China’s giant pandas adapt well to life at Taipei Zoo

December 24th, 2008 - 8:06 pm ICT by IANS  

Taipei, Dec 24 (DPA) Two giant pandas given by China to Taiwan are adapting well to life at the Taipei Zoo, and will make their debut after one month’s quarantine, the Taipei Zoo said Wednesday.Tuan Tuan and Yuan Yuan were a little bit upset after arriving at the Taipei Zoo Tuesday afternoon. They paced nervously in the Panda House, sniffing every corner and everything to get familiar with the new environment, zoo spokesman Chin Shih-chien said.

But they slept soundly Tuesday night.

“We turned out the light for them at 9.14 p.m. They ate from 11 p.m. Tuesday until 3 a.m. Wednesday. After sleeping for five hours, they woke up at 8 a.m. to eat again,” he said.

Tuan Tuan and Yuan Yuan, whose names mean “reunion” in Chinese, live on a mixed diet of Chinese and Taiwanese bamboo, but later will switch to Taiwan bamboo, fruits, wowotou, a steam bun made from bamboo powder, soybean, corn, calcium, sugar, salt and egg and high-fibre biscuits, he said.

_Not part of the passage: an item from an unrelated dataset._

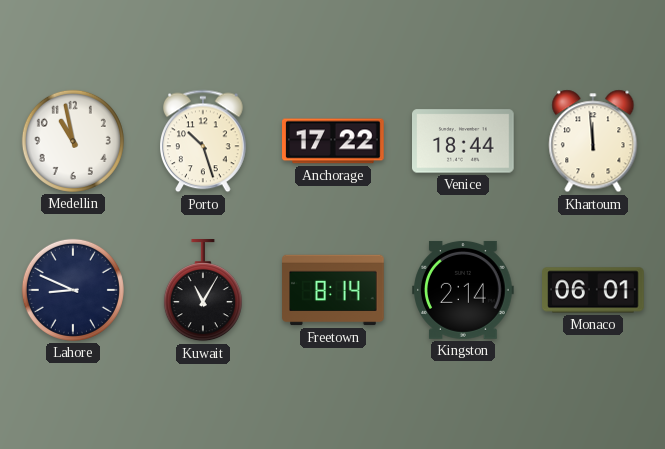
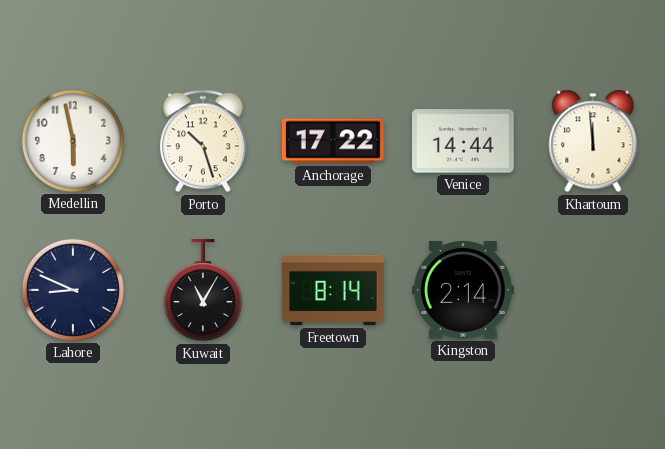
Medellin: 10:58 -> 5:58
Venice: 18:44 -> 14:44
Monaco: 06:01 -> none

The Taipei Zoo held a welcome ceremony for the two pandas Wednesday. Chao Xuemin, head of China’s send-off delegation, presented the map of the pandas’ genome to the Taipei Zoo, and Taipei Mayor Hau Lung-pin promised to the Chinese people that Taipei will give best care to Tuan Tuan and Yuan Yuan.

Pandas are endangered species with 1,590 of them living in the wild - mostly in China’s southwest - and more than 180 giant pandas living in captivity around the world.

Since the 1950s, China has given dozens of pandas to foreign countries to cement ties, giving rise to the term “panda diplomacy”.

Chinese President Hu Jintao offered two pandas to Taiwan in 2005 as a symbol of friendship, but the offer was turned down by the government of former president Chen Shui-bian.

President Ma Ying-jeou accepted the latest offer, choosing to ignore the pandas’ highly political names, but the opposition Democratic Progressive Party lawmakers are demanding new names for the two pandas because critics interpret their names as hinting at unification between China and Taiwan.